# GPUs

This is a quick example of calling CUDA code from q. It’s quite trivial to call out to the code.

To set the scene (and hopefully experts will forgive the simplifications) CUDA is a variant on C that is used to write general-purpose programs that execute on NVIDIA graphics cards. Data is copied to the card, the computation executed, and the results copied back.
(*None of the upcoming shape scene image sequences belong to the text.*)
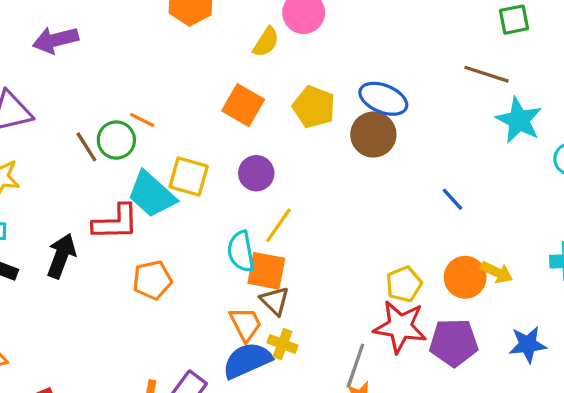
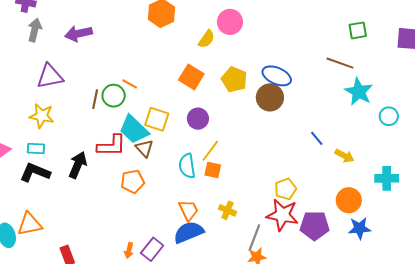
brown line: (86, 147) -> (95, 99), turned 42
orange square: (266, 271) -> (213, 170), moved, size x0.7
yellow arrow: (497, 272) -> (344, 156), moved
orange circle: (465, 277) -> (349, 200), moved
brown triangle: (275, 301) -> (144, 148), moved
yellow cross: (282, 344) -> (228, 210), moved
It is important that

• there is significant computation work to be performed on the card – ideally this entirely dominates the execution time
• there is enough parallelism in the computation to keep the hardware resources of the card/s busy
• that the data set fit in the limited memory of the cards

On to a simple example of a function that takes an array of reals and squares it. Here we use single-precision floating point, however double can be used as well on later-model cards. Here is the annotated code:

// Include the cuda header and the k.h interface.
#include <cuda.h>
#include"k.h"

// Export the function we will load into kdb+
extern "C" K gpu_square(K x);

// Define the "Kernel" that executes on the CUDA device in parallel
__global__ void square_array(float *a, int N) {
int idx = blockIdx.x * blockDim.x + threadIdx.x;
if (idx<N)
a[idx] = a[idx] * a[idx];
}

// A function to use from kdb+ to square a vector of reals by
// - allocating space on the graphics card
// - copying the data over from the K object
// - doing the work
// - copy back and overwrite the K object data
K gpu_square(K x) {
// Pointers to host & device arrays
float *host_memory = (float*) &(kF(x)[0]), *device_memory;

// Allocate memory on the device for the data and copy it to the GPU
size_t size = xn * sizeof(float);
cudaMalloc((void **)&device_memory, size);
cudaMemcpy(device_memory, host_memory, size, cudaMemcpyHostToDevice);

// Do the computaton on the card
int block_size = 4;
int n_blocks = xn/block_size + (xn%block_size == 0 ? 0:1);
square_array <<< n_blocks, block_size >>> (device_memory, xn);

// Copy back the data, overwriting the input,
// free the memory we allocated on the graphics card
cudaMemcpy(host_memory, device_memory, size, cudaMemcpyDeviceToHost);
cudaFree(device_memory);
return 0;
}

// Then we use the function from kdb+ like this:
$cat test.q square:cudalib 2:(gpu_square;1) numbers: "e"$til 10
square[numbers]
numbers
\\

// And here's a sample execution 64-bit Linux with an NVIDIA GTX 8800:
\$ q test.q
KDB+ 2.4 2008.09.02 Copyright (C) 1993-2008 Kx Systems
l64/ ...

0 1 4 9 16 25 36 49 64 81e


To give a feel for real use-cases, a Libor Monte-Carlo portfolio computation runs in about 26 seconds on a single core of an x86 machine, and in 0.2 seconds on the graphics card. Some companies are releasing commercial code, such as swaption volatility calculations, as libraries that use GPUs under the covers.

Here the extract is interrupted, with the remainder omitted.